When did my inner acid rain kick in? Sometime around the time I got hip bones. I wished for prettier curves, plusher boobs, felt I was a rectangle and my hips too big. My mother tried to tell me to own my teenage looks. She told me this even as she was doing the Jane Fonda Workout because "things require a bit more effort after 40". I thought she was perfect. She was trying to tell me that I already was too. 

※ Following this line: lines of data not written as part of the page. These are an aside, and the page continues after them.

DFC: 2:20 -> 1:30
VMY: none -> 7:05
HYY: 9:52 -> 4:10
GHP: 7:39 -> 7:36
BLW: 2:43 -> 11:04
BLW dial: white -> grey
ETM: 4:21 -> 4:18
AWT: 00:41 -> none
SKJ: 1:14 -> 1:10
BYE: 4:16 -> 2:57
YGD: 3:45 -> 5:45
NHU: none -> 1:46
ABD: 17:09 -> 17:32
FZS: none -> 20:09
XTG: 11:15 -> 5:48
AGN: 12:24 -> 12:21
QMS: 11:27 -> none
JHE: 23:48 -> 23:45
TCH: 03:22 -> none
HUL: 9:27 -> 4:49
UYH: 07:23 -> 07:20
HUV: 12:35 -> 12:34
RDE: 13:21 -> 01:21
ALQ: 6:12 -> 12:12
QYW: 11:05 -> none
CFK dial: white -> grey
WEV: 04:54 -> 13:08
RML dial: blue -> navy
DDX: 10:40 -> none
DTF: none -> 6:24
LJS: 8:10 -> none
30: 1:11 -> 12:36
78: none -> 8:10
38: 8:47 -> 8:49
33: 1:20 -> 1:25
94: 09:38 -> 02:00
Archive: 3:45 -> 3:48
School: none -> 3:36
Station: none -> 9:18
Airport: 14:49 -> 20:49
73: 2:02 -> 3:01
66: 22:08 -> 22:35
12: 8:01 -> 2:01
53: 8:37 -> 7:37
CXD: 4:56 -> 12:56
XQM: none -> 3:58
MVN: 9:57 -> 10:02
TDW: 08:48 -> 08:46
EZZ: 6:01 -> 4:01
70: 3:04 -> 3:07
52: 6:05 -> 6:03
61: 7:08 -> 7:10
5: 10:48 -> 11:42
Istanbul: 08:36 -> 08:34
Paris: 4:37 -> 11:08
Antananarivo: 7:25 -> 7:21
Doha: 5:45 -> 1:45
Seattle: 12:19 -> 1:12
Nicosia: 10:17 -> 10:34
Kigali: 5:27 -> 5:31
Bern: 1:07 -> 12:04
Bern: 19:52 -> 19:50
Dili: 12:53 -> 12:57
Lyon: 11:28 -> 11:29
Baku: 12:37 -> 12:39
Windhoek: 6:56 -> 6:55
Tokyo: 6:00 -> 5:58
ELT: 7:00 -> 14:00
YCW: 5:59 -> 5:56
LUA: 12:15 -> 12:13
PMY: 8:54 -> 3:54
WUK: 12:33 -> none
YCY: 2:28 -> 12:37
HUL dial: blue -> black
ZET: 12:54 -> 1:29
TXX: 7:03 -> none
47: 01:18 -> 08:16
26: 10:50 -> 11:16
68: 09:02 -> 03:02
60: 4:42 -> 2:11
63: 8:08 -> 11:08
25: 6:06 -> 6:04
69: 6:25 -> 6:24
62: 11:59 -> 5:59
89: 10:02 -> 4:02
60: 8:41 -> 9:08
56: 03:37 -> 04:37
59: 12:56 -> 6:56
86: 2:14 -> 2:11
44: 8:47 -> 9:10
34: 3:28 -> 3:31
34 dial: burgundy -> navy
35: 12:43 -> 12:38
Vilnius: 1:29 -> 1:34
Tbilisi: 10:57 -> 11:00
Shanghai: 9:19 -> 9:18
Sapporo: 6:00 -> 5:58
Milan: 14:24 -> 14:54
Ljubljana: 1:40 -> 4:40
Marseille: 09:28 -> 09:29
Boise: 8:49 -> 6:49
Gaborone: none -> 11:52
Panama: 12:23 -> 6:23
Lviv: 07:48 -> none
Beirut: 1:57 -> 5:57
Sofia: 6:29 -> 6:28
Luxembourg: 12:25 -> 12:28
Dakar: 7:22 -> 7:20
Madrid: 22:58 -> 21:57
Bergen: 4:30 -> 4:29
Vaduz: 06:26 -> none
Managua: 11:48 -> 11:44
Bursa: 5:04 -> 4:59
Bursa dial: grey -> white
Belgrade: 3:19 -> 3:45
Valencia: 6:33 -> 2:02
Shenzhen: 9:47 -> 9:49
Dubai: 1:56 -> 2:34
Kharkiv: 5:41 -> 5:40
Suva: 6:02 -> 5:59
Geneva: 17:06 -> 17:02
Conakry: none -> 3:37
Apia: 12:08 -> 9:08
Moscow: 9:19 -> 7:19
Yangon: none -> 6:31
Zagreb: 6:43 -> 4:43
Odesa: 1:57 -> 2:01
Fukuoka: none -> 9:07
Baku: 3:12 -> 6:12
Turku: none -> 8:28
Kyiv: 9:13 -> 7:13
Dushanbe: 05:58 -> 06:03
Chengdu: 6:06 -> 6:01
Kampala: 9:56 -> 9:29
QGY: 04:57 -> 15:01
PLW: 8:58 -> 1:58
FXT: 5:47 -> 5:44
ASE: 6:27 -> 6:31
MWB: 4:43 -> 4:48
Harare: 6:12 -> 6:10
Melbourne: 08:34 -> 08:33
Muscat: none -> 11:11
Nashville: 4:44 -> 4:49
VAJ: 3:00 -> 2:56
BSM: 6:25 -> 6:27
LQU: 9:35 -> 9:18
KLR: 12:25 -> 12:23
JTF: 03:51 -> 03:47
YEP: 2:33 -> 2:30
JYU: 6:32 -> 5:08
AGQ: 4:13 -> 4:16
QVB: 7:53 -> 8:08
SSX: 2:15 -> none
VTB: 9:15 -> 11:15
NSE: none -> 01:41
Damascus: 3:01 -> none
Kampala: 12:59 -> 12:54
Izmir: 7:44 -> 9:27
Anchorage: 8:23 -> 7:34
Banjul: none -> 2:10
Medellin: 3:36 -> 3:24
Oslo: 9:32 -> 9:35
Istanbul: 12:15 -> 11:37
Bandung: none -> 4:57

I am finally living that lesson, and try daily to be an example to the girls in my life that beautiful is a moment in a garden, a laugh, an unadorned morning hug, an all-made-up-in your-fancy-dress pirouette before the party even begins. Beautiful will always be what you project from within. The Glamour Sessions were a gift I could share with my daughter not only because it was a phenomenally fun afternoon but because that moment? That moment won’t come again. We are always changing, there is no point fussing over hip bones or crow’s feet.  We must learn to embrace ourselves as we are, not as we think we ought to be, but for the moment, the skin, the body we are in.

 

Helen, Kyrani, Charrisse and Noelene who organized it all want nothing more than to capture that moment. You can find The Glamour Sessions on Facebook here. And press  or more information from Noelene Searle Valleau at [email protected]. I think this, from my follow up conversation with Kyrani, is a perfect testament to the work they are doing:

“Throughout pop culture and art history, the majority (if not all) images of women were produced by men—in other words, men's view of women.  Doing the Glamour Sessions is a way for me to put out my own vision of women.  And everyday women, not fashion models or actors. The images I produce are not intended to be photoshopped to make someone look skinner, with longer legs, etc. Simply how I see you. Just a team of women working together to create something beautiful for someone else thereby seeing the beauty we create as the beauty that exists within ourselves”.